After the morning empathy mapping session we had energy left, so we stayed in the room and did a quick design sprint on one of the ideas that had surfaced repeatedly: automatic water storage management. By the end of the afternoon we had three screens and a rough interaction model.

The core problem is this: water authorities need to actively manage storage capacity across their area, but the relationship between physical water level and usable storage volume is non-linear and varies by location. Right now, figuring out how much storage you have available at any given moment requires running a simulation, waiting for it to complete, and then doing manual calculations. We want to make that near-real-time and visual.

The three screens

The first screen is a project overview — a familiar Rana pattern with a side panel listing the relevant parameters. What’s new here is a section specifically for storage configuration: target levels, trigger thresholds, and the time window over which the system should be optimising.

The second screen is the map view. This is where the work gets interesting. The blue areas show current storage zones, colour-graded by their available headroom. A zone that’s approaching capacity shows up darker. A zone that has significant buffer shows lighter. You can click any zone to see its current level and its capacity curve.

The third screen is a time-series view, showing how storage levels have moved over the past period and projecting forward based on the current forecast. The dialog in the mockup shows a specific zone’s storage curve with a highlighted action point where the system would recommend opening a sluice.

What “automatic” means

The word “automatic” in the tool name generated the most discussion. True automation — the system making level control decisions without human sign-off — isn’t something water authorities are comfortable with yet, and for good reason. What we’re actually designing is something closer to a decision support tool with strong defaults: the system recommends actions, shows its reasoning, and lets a professional approve or override.
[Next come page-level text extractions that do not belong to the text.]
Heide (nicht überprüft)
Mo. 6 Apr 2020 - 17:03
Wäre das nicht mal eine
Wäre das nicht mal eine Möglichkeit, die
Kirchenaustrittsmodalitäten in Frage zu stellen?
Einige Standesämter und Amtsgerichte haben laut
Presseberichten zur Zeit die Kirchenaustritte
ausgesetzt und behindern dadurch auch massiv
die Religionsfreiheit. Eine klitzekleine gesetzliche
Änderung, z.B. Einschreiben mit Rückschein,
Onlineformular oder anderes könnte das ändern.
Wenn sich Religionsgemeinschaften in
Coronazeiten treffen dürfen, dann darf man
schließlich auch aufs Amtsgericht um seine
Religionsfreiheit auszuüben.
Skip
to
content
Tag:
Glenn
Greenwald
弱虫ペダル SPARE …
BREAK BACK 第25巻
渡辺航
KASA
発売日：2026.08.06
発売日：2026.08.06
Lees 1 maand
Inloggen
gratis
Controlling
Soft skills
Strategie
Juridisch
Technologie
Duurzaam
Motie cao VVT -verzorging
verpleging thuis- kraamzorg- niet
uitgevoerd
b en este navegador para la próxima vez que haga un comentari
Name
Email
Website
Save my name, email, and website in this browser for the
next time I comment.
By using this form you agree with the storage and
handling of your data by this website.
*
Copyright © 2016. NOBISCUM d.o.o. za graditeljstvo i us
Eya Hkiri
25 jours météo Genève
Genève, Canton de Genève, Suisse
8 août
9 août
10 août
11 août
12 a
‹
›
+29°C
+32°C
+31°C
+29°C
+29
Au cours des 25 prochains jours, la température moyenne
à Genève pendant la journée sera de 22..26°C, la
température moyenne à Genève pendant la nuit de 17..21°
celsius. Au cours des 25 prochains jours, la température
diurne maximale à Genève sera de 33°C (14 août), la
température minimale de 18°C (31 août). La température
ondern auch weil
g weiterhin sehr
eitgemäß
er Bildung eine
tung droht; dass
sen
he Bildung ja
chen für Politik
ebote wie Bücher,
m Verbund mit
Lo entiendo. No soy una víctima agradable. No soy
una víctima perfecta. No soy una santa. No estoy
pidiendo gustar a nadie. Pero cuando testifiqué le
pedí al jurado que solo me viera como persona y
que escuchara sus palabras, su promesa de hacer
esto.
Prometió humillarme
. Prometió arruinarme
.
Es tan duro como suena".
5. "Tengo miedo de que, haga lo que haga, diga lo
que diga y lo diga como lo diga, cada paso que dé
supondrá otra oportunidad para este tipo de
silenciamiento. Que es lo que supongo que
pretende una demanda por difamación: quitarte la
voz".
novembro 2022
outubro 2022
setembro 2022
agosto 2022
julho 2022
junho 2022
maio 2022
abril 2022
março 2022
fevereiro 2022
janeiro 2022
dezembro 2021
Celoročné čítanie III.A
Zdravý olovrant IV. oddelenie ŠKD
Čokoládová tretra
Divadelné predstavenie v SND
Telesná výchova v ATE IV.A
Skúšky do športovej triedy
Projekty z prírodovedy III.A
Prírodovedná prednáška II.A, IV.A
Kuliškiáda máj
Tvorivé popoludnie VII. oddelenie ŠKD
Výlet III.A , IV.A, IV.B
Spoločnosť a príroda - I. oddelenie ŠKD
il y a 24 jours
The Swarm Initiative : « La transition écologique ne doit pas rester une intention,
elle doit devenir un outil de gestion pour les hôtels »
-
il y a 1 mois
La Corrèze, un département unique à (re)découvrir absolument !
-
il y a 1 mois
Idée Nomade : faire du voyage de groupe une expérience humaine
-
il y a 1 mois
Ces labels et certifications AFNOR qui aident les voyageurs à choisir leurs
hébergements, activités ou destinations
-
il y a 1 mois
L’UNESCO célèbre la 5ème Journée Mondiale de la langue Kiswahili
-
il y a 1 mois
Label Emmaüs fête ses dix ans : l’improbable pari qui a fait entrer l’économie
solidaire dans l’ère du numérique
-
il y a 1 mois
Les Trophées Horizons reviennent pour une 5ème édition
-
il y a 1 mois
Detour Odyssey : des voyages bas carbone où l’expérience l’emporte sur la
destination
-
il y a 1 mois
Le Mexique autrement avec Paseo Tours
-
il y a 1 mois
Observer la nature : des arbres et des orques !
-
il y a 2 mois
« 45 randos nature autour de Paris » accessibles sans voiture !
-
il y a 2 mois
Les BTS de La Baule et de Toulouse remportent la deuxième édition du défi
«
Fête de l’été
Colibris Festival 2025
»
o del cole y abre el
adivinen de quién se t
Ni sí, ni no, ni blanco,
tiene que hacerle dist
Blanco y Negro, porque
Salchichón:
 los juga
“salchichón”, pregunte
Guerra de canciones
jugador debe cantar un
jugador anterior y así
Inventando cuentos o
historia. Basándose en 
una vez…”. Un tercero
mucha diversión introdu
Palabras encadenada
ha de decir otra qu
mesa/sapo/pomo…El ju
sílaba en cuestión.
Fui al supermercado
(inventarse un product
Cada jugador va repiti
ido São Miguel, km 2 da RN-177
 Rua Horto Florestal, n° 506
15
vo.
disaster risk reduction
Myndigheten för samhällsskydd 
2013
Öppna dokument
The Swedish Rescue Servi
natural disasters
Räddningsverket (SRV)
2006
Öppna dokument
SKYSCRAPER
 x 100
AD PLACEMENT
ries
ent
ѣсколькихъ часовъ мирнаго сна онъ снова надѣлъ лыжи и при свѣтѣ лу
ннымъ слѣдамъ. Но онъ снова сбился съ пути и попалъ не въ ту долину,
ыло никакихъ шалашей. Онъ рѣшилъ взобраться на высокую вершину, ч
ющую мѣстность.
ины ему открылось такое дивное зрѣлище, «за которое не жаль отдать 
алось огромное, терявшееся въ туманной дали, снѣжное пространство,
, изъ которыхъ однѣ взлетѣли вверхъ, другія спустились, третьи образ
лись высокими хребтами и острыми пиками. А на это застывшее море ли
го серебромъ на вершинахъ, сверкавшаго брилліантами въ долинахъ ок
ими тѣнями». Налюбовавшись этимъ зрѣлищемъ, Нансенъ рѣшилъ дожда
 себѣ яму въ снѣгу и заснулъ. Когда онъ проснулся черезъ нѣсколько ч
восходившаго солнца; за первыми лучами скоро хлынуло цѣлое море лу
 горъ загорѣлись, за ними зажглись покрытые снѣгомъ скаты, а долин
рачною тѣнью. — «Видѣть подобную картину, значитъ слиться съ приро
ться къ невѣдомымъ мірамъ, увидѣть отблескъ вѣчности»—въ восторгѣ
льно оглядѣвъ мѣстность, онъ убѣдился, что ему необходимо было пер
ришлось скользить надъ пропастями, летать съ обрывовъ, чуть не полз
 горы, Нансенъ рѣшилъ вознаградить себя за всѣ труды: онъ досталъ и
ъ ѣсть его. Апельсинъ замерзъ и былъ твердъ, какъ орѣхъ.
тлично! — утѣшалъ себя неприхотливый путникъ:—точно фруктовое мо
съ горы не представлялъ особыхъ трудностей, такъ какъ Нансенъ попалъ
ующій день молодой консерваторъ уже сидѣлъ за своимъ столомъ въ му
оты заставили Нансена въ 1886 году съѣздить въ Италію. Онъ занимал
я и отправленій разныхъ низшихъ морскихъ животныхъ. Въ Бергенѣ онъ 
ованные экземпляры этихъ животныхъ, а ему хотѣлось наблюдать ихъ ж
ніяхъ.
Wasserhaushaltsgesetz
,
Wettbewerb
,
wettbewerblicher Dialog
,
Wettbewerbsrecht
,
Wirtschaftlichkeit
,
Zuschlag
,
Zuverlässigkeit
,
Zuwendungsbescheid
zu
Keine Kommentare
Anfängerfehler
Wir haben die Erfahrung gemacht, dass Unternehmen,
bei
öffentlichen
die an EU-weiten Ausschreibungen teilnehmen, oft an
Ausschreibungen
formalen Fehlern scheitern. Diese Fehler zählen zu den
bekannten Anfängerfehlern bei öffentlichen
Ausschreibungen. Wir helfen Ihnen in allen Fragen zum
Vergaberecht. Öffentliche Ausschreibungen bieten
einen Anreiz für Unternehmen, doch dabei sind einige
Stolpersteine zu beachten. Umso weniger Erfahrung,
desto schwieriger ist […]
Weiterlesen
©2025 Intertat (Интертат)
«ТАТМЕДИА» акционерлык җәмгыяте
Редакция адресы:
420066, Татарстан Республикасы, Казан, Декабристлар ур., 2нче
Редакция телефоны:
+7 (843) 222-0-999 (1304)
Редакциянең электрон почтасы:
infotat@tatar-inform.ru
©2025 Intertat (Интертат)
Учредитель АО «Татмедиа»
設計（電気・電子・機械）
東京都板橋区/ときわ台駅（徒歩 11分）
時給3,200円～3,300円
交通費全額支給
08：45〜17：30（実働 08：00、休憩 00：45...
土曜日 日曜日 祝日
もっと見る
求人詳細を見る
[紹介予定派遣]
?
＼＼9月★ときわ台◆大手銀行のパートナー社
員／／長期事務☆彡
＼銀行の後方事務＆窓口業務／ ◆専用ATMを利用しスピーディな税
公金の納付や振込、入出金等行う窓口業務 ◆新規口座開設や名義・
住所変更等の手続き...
The sticky notes in the lower half of the mockup capture this negotiation: there are notes about approval flows, about the “Fijn!” confirmation moment (the Dutch word for “great”, which we use as a placeholder for the satisfaction state when everything is in good order), and about edge cases like what happens when two adjacent authorities have conflicting storage interests.

Next steps

The mockup needs a round of review with actual users before it moves forward. The map view in particular makes assumptions about how storage zones map to the geometries in their existing data that we need to validate.